The above commands work across-distro since reading nameservers from /etc/resolv.conf is the standard, then we simply use dnsmasq as our private dns server that resolves whatever TLD (.dev for example) to 127.0.0.1, and everything else is forwarded to the nameservers from NetworkManager (via the resolv-file=/run/NetworkManager/resolv.conf option in dnsmasq)

[dakira]

I'm out of time to test right now, but I'll try to figure out why this doesn't work on vanilla Ubuntu 17.04.

[cpriego]

@dakira I found the reason the version was not working in the live images: the filesystem. In a live image you cannot run the chattr command to lock a file.

[dakira]

Might be, but that's a very hacky way anyway. I think I found a better way. Leave /etc/resolv.conf as it is (symlinked to /run/resolvconf/resolv.conf) and symlink /etc/resolvconf/resolv.conf.d/tail to /run/NetworkManager/resolv.conf.

The resulting /etc/resolv.conf (generates on nm-restart or sudo resolvconf -u) contains nameserver 127.0.0.1 as its first line and the NetworkManager generated resolv.conf after that. At least on my live-system.

Two things I couldn't figure out: On every NetworkManager restart, systemd-resolved also started, even though it was stopped and disabled before. I also couldn't figure out where the 127.0.0.1 in the combined resolv.conf came from.

[cpriego]

@dakira I'm afraid that only works in Ubuntu for is the only one that has an /etc/resolvconf/resolv.conf.d/ directory. Not every distro has a resolvconf file.

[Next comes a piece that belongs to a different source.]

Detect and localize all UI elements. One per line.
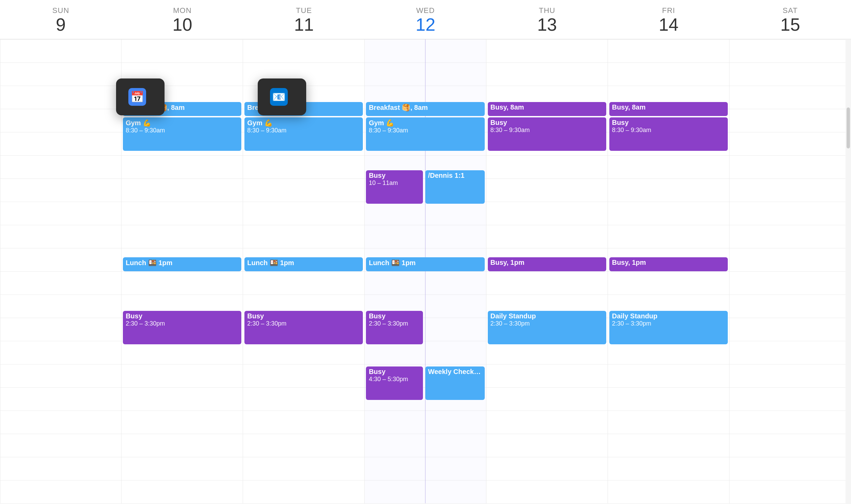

Rewriting the resolv.conf file and protecting it from write is the most effective and accepted solution in every document I read.

Preserve_DNS_settings

[dakira]

@cpriego the problem with that are mobile environments. You need some way of dynamically incorporating DNS changes by NM because different routers give you different DNS-Servers or search domains. That breaks if you just write-protect the resolv.conf file. I'm afraid there is no one-size-fits-all-distros solution for this.

[carlihland]

I've been franticly searching to find a solution to dns problems related to vpnc tunneling in Ubuntu Gnome 17.04 and been following this thread. I saw @cpriego 's post and tried on my live image. And it works! So I thought to myself, good, I can finally upgrade to 17.04. Guess what... After installation, I follow the same steps, and it doesn't work again. Why on earth would this work on the live image and not after installation? Does the package updates break this somehow? I know this is a bit off the topic but I getting desperate. I can't seem to find any info anywhere. Thanks a heap for any responses!

[dakira]

@carlihland can you compare your configuration with what I posted above? What version of valet are you using, the current release or the cpriego/valet-linux:dev-dnsmasq branch?

[carlihland]

@dakira Sorry about cluttering this thread with off-topic. I am not using valet but I saw a clear relation between what I am experiencing with my vpnc tunnel and the problems described here concerning dns resolve. It actually looked like it would solve my problems as well. And it kinda did...on the live image. I'm already reverting to 16.04.3 as that release has no issues whatsoever in relation to dns, slow boot and such. Thanks!

[cpriego]

@carlihland indeed, the 17.04 is a mess, solutions work one day but not the next, all this because of updates and the unpredictable situations generated by system-resolved. The live image works because it has no updates applied.

[carlihland]

@cpriego Yup, that was my conclusion as well. 17.04 has some really nice improvements that I'm aching to start using, but DNS not resolving through my much needed tunnel is a deal-breaker for me. Anyway, again I'm sorry for the cluttering. Feel free to tidy up and delete the posts. :)

[pedzed]

Same issue here.

$ lsb_release -a
No LSB modules are available.
Distributor ID:	Ubuntu
Description:	Ubuntu 17.10
Release:	17.10
Codename:	artful

[dakira]

@pedzed Hey. This specific issue has been solved and closed. Can you describe your issue a bit more. I think opening a new one would be best.